The Minneapolis City Council wholeheartedly supported new labor laws but now lacks the resources to implement those laws ("Minneapolis lacks funds to fully enforce new labor laws," Nov 21).

The council appears to have supported these ideas without fully understanding the direct and unintended consequences they would have on the city budget, small businesses and, most importantly, the taxpayer.

This lack of due diligence has now caused great angst to city officials and taxpayers. A possible remedy for this in the future would be implementing a fiscal scoring process assigning real costs to proposed ordinances, similar to the fiscal notes that are required for legislation at the state level.

Historically. these types of labor regulations have been implemented at the state level to ensure a consistent and competitive marketplace. We believe that it is critical for the appropriate level of government to enact and enforce such legislation. Last spring the Legislature passed statewide pre-emption barring these types of municipal regulations, but the measure was vetoed by Gov. Mark Dayton.

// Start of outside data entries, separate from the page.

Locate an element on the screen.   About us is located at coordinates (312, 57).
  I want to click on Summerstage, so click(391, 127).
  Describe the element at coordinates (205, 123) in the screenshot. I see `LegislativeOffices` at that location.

I joined the TwinWest Chamber of Commerce as its new president less than a year ago, coming to the marketplace with more than 17 years of chamber, economic and regional development experience. TwinWest, a regional chamber representing 10 communities in the western suburbs, understands that the ripple effects of workplace mandates reach far outside the communities in which they are implemented.

As a region, the No. 1 issue facing our employers is workforce — the ability to attract, retain and develop talent. Minnesota has had a long history of being successful with workforce attraction, but that strength is slowly eroding as the talent shortage becomes more pronounced.

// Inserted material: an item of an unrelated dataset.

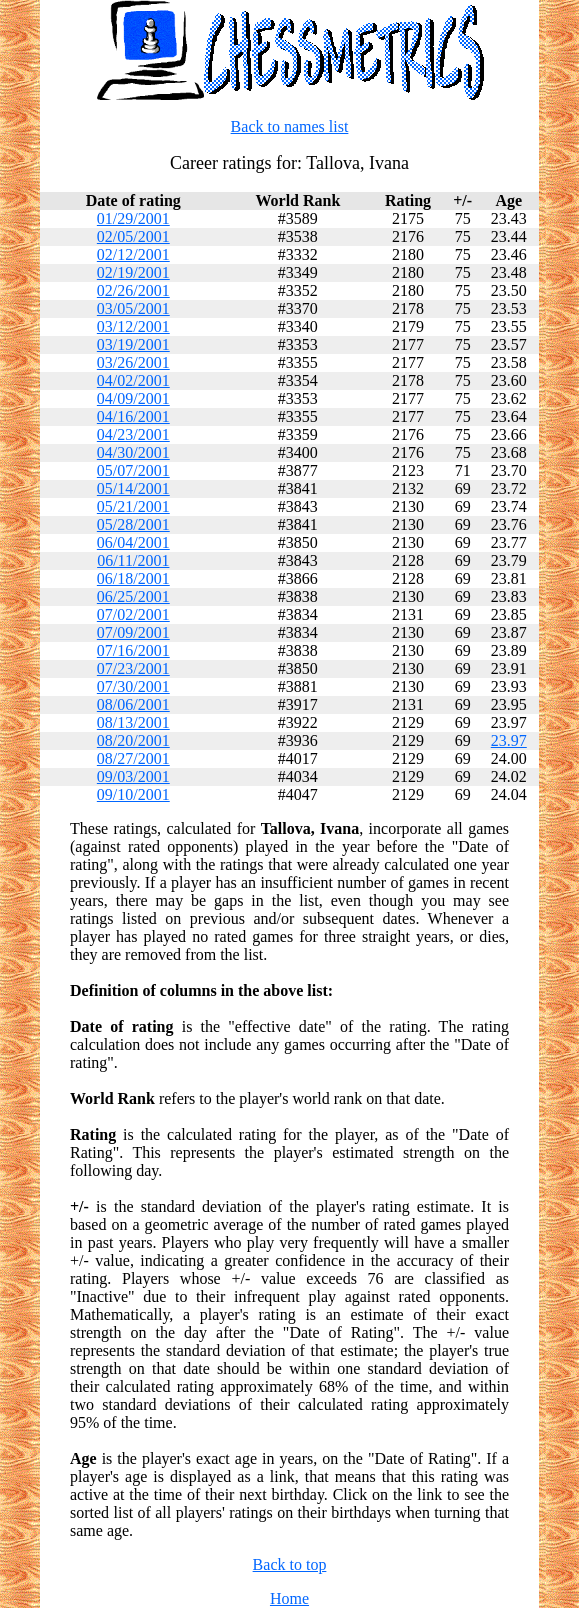  I want to click on 05/14/2001, so click(133, 488).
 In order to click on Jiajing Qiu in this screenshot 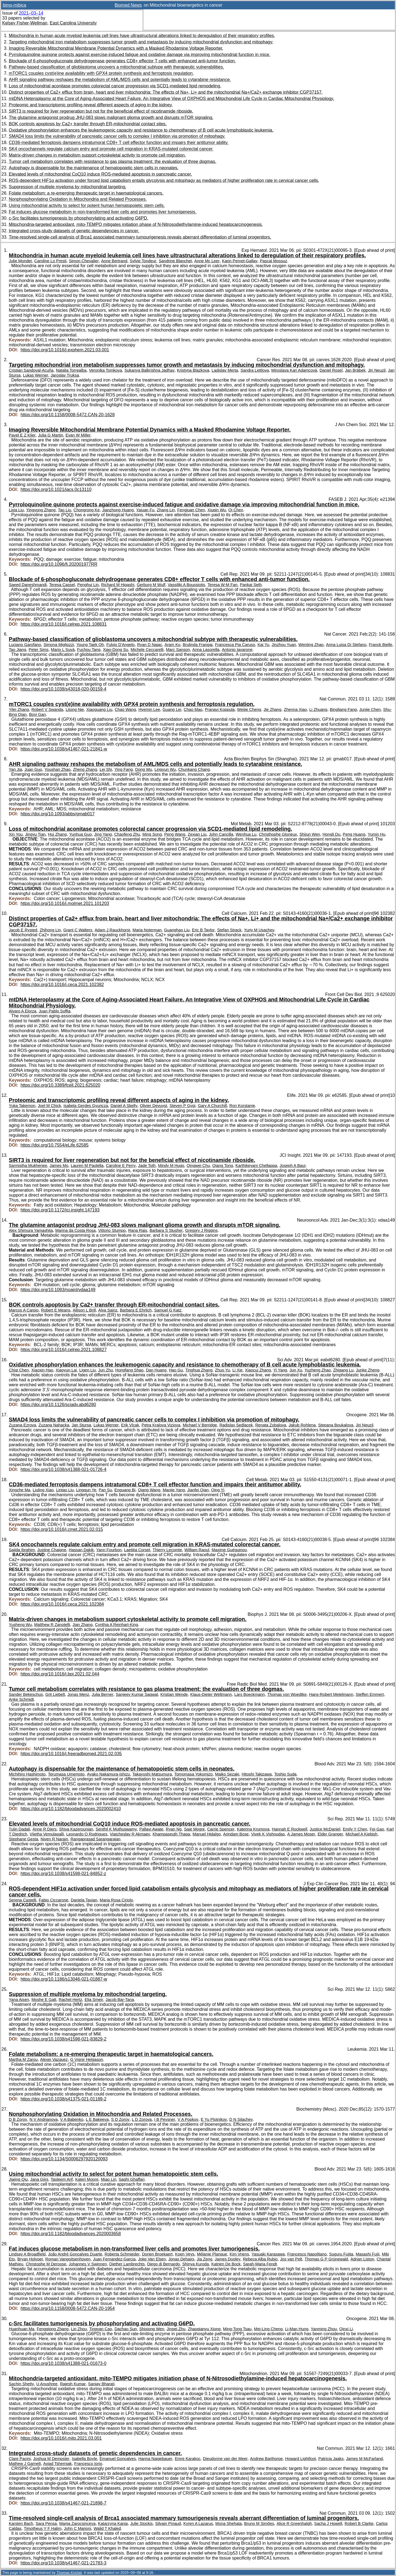 , I will do `click(18, 2179)`.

Before moving back to Minnesota, I served as a chamber of commerce executive in Wisconsin, Iowa and Florida, three states that have thriving business climates. Both the business recruitment strategy and the talent attraction strategy for those states involve targeting places like Minnesota that have implemented onerous laws and regulations, essentially decreasing their overall competitiveness.

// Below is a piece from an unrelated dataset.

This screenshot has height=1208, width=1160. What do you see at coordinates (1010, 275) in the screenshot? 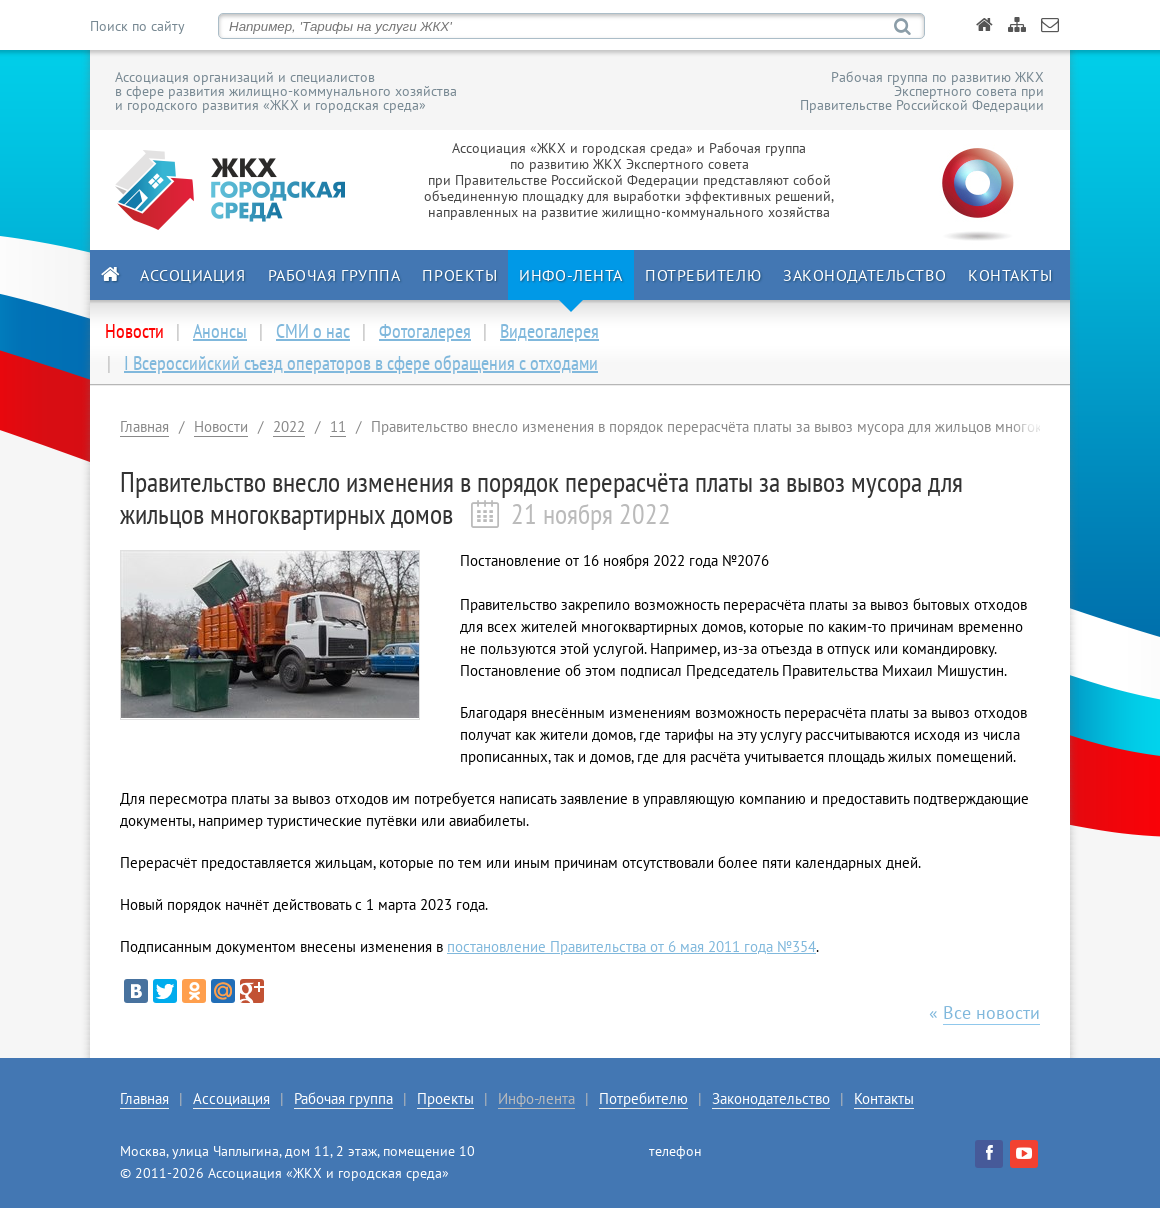 I see `Контакты` at bounding box center [1010, 275].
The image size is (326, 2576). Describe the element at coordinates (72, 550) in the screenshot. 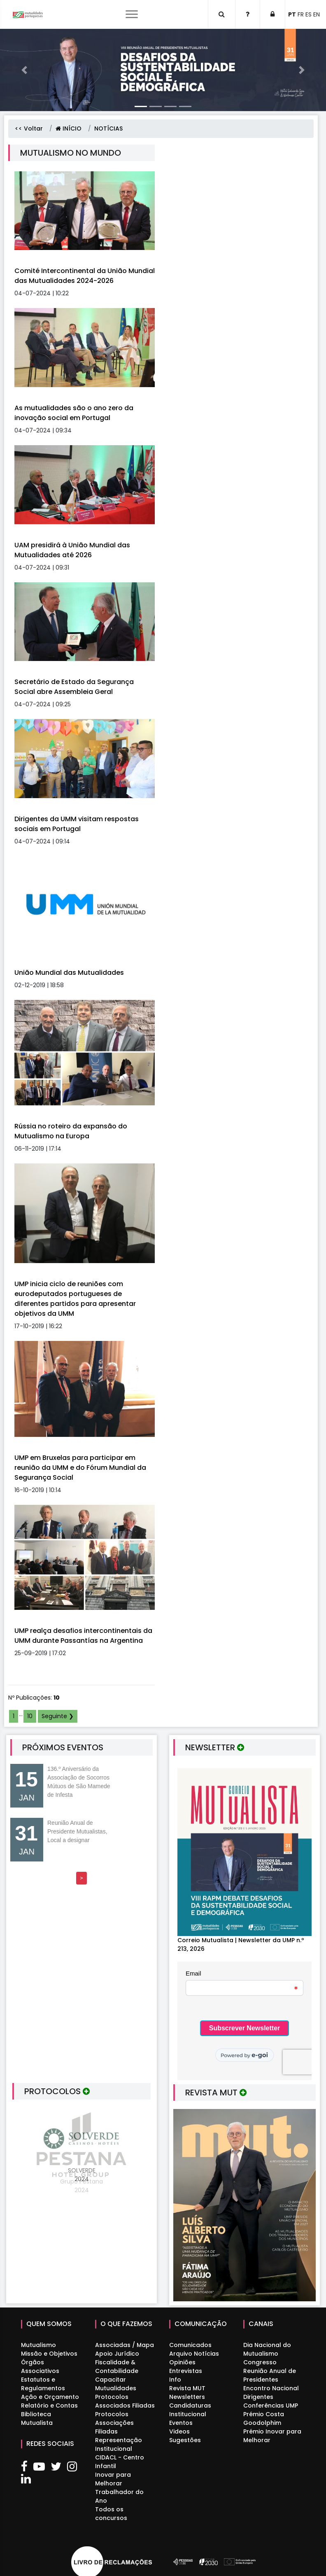 I see `UAM presidirá à União Mundial das Mutualidades até 2026` at that location.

The Minneapolis-St. Paul metro area is a regional marketplace. Goods and people move readily throughout the region without regard to municipal borders. The patchwork of regulations currently being crafted within individual cities will be harmful to businesses, consumers and citizens and will undermine our ability to compete successfully in the global marketplace. Patchwork ordinances create inequities for businesses in communities subject to regulations that don't exist for businesses in a neighboring community. Commerce and residents need to move seamlessly across political borders for a region to compete.

Strong businesses and vibrant communities are dependent upon each other. Elected officials must continue to understand and support the critical role that businesses play. TwinWest is committed to working closely with business, community, municipal and organizational leaders as well as policymakers to ensure that we continue to cultivate a competitive and prosperous region, and that lawmaking remains at the appropriate level.